The Duncan Weldon Economics Matters Column
Following speculation in recent days that Dominique Strauss-Kahn (DSK) is about to step down from his role as Managing Director of the International Monetary Fund (IMF) and contest next year’s French elections, there has been increasing talk of Gordon Brown being the ‘favourite’ to succeed him.
On this morning’s Today programme Cameron came out against this pretty strongly saying Brown might ‘not be the appropriate person‘. Ed Miliband has (rightly) defended Brown’s credentials and the Guardian is currently running an online poll as to whether Brown should get the job, possibly the first time the leadership of an international financial institution has been put out to an X Factor style public vote.

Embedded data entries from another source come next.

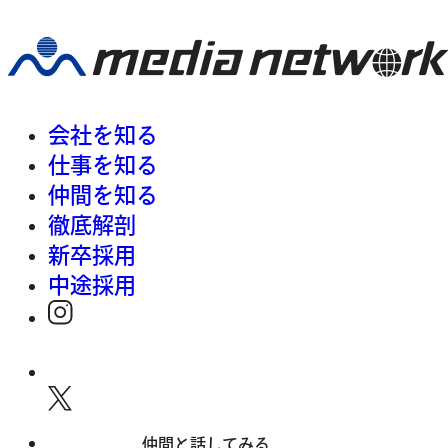
会社を知る
仕事を知る
仲間を知る
徹底解剖
新卒採用
中途採用
仲間と話してみる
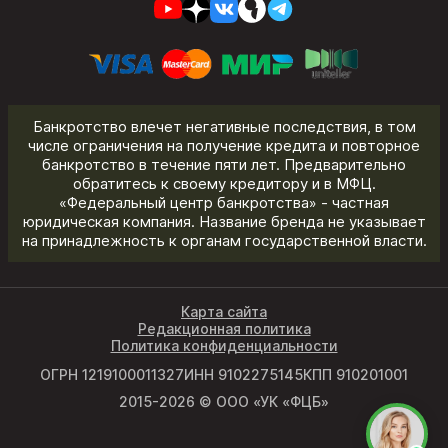
Банкротство влечет негативные последствия, в том
числе ограничения на получение кредита и повторное
банкротство в течение пяти лет. Предварительно
обратитесь к своему кредитору и в МФЦ.
«Федеральный центр банкротства» - частная
юридическая компания. Название бренда не указывает
на принадлежность к органам государственной власти.
Карта сайта
Редакционная политика
Политика конфиденциальности
ОГРН 1219100011327
ИНН 9102275145
КПП 910201001
2015-2026 © ООО «УК «ФЦБ»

DSK has been a very good head of the IMF and whilst the institution is far from perfect it has certainly had a better crisis than it did in the late 1990s in Asia. Under his leadership, ably supported by Chief Economist Oliver Blanchard, the Fund has been much more open to new ideas and new ways of thinking. As Paul Krugman recently commented “the IMF has been doing terrific research work, and has been a breath of fresh air in policy debates”.
There’s little doubt that Brown would be a good choice to head the institution. He is well respected on the international stage, his role in pulling the G20 together towards a co-ordinated fiscal stimulus in 2009 will surely be praised by the economic historians of the future and his and Darling’s approach of recapitalising banks in late 2008 was later widely followed. His more recent calls for a multilateral rebalancing of the world economy are exactly the type of debate the IMF should be leading.
Of course a Brown appointment would be disaster for Cameron – it would be hard to stick to the ‘it’s all Labour’s fault’ line if Brown were appointed to an important global economic leadership role with widespread international support.
But none of this means that we should be too eager to push a Brown candidacy. Since being founded at the Bretton Woods Conference, the IMF has traditionally been headed by a European and the World Bank by an American. Whilst this arrangement made some sense in the mid 1940s it is becoming harder and harder to justify. With the rise of the developing countries (which are now 49% of world GDP and set to be 60% by 2030) the time has finally come for Europe to step back from its historical claim and allow a candidate from the developing world to take the role.
Sri Mulyani Indrawati, the widely respected former Indonesian Finance Minister and current Managing Director of the World Bank Group, would be one such candidate. India’s Montek Singh Ahluwalia, a former head of the IMF’s Internal Evaluation Office, would be another.